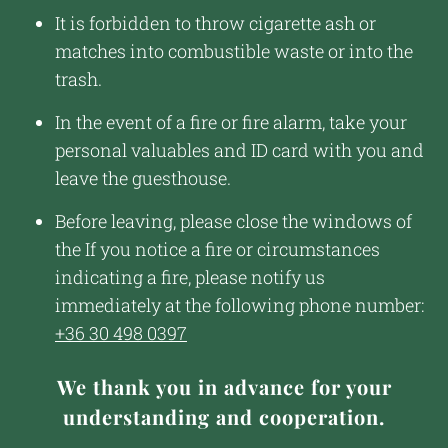
It is forbidden to throw cigarette ash or
matches into combustible waste or into the
trash.
In the event of a fire or fire alarm, take your
personal valuables and ID card with you and
leave the guesthouse.
Before leaving, please close the windows of
the If you notice a fire or circumstances
indicating a fire, please notify us
immediately at the following phone number:
+36 30 498 0397
We thank you in advance for your
understanding and cooperation.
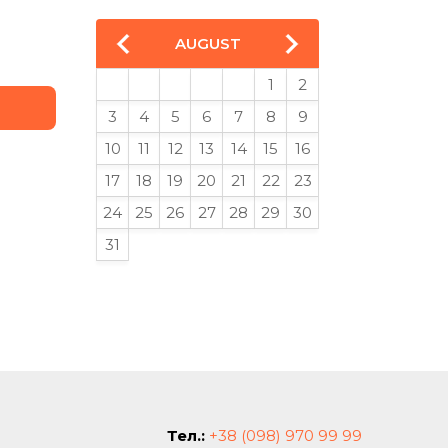
AUGUST
1
2
3
4
5
6
7
8
9
10
11
12
13
14
15
16
17
18
19
20
21
22
23
24
25
26
27
28
29
30
31
Тел.:
+38 (098) 970 99 99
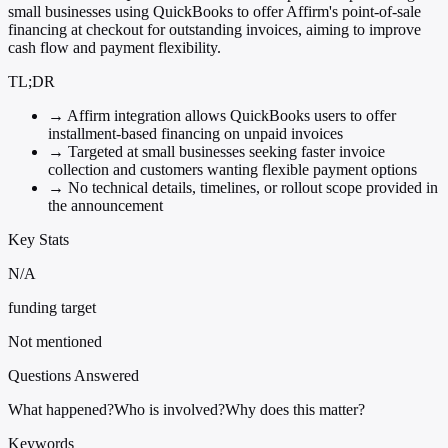
small businesses using QuickBooks to offer Affirm's point-of-sale
financing at checkout for outstanding invoices, aiming to improve
cash flow and payment flexibility.
TL;DR
→
Affirm integration allows QuickBooks users to offer
installment-based financing on unpaid invoices
→
Targeted at small businesses seeking faster invoice
collection and customers wanting flexible payment options
→
No technical details, timelines, or rollout scope provided in
the announcement
Key Stats
N/A
funding target
Not mentioned
Questions Answered
What happened?
Who is involved?
Why does this matter?
Keywords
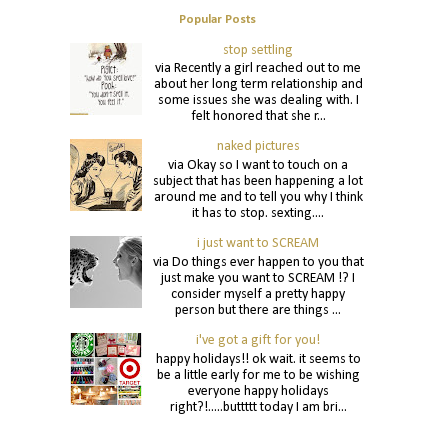
Popular Posts
stop settling
via Recently a girl reached out to me
about her long term relationship and
some issues she was dealing with. I
felt honored that she r...
naked pictures
via Okay so I want to touch on a
subject that has been happening a lot
around me and to tell you why I think
it has to stop. sexting....
i just want to SCREAM
via Do things ever happen to you that
just make you want to SCREAM !? I
consider myself a pretty happy
person but there are things ...
i've got a gift for you!
happy holidays!! ok wait. it seems to
be a little early for me to be wishing
everyone happy holidays
right?!.....buttttt today I am bri...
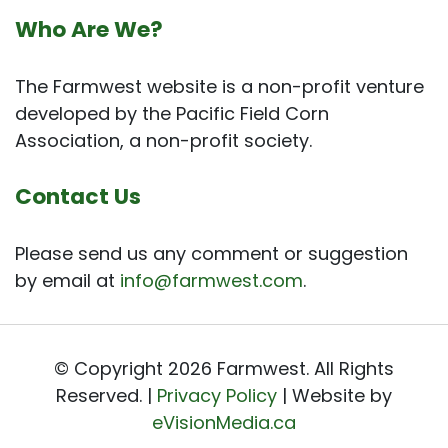
Who Are We?
The Farmwest website is a non-profit venture
developed by the Pacific Field Corn
Association, a non-profit society.
Contact Us
Please send us any comment or suggestion
by email at
info@farmwest.com
.
© Copyright 2026 Farmwest. All Rights
Reserved. |
Privacy Policy
| Website by
eVisionMedia.ca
····················
◆ Exercise brief ◆
Go to the line in the material above that contains "installment-based financing on" and copy exactly from there through the line that contains "Questions Answered", stopping after it.

◆ Solution to this exercise ◆
installment-based financing on unpaid invoices
→
Targeted at small businesses seeking faster invoice
collection and customers wanting flexible payment options
→
No technical details, timelines, or rollout scope provided in
the announcement
Key Stats
N/A
funding target
Not mentioned
Questions Answered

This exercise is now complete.